If we needed proof that mankind is a part of nature, this is one of a multitude of such proofs. And nature, in the broadest sense, embraces not only the visible phenomena immediately around us, but all of the universe — for where are you going to draw the line?
Man has, in fact, been called the mirror of the universe. "He is in little all the sphere," was the 17th Century George Herbert's view of man's place in nature. Thomas Hardy wrote in his notebook that on meeting a fellow human being he could not escape the impression that here was a focusing point of the universe coming towards him. A visible body with analogous parts and functions; out of the mouth came words that bespoke the mysterious workings of mind; in the eyes shone a light that conveyed something of the spirit within, motivating the whole.
The Hebrews illumined their concept of humanity with the teaching of Adam Kadmon, the Heavenly Man, who was man transfigured and expanded in all his parts to embrace universality.
We are all gifted with imagination, and no doubt have moments when we can entertain this grandiose conception; and then it fades, and we come down to our homespun, very ordinary selves of everyday, and wonder where the connection is. But just because we have had that moment of vision, we know that in ourselves there is, deep inside, a oneness with the universe and all our fellow-beings.
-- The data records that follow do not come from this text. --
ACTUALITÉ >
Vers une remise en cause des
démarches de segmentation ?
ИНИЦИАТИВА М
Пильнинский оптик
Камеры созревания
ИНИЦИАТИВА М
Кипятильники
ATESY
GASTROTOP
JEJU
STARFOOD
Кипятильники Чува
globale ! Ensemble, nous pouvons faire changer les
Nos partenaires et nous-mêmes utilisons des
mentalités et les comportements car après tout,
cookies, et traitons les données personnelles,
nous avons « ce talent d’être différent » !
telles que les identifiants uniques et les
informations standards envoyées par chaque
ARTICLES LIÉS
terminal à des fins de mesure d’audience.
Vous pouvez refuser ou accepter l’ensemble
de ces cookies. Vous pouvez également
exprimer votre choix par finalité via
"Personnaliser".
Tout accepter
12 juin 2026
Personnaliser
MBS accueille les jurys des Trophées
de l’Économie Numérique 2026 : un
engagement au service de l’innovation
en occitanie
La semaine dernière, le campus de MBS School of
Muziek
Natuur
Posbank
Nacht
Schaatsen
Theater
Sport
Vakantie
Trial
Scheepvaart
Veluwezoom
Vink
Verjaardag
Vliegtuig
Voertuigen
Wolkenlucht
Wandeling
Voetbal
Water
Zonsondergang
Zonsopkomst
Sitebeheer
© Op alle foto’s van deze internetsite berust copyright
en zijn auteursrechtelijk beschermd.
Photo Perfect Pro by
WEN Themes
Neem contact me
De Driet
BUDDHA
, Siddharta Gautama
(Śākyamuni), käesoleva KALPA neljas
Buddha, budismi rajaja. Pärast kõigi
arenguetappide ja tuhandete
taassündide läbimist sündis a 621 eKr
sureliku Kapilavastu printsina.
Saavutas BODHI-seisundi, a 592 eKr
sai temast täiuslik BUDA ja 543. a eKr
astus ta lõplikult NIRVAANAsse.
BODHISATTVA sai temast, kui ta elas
That is why we feel, especially at New Year's, something nobler than our smaller selves stirring for expression, and we make a resolution to 'better our characters.' Thus we have not lost our link with the Divine Will encompassing all, but feel it working in us like a potent and redeeming leaven.
Back of our resolve is the thought that the world needs to be made a better world. We have to do something about it. What have we to work with? Just an instrument with a pair of willing hands, just a character, such as it is, that we want to make better. But something in us knows that within that drab exterior is enshrined a small portion of the great whole. This small universe which is ourselves, is the part we are responsible for. It is all our own to work with. We can do anything we like with it. So in going to work on ourselves we are doing something — the best thing we can do — to raise and ennoble the whole of life — even universal life.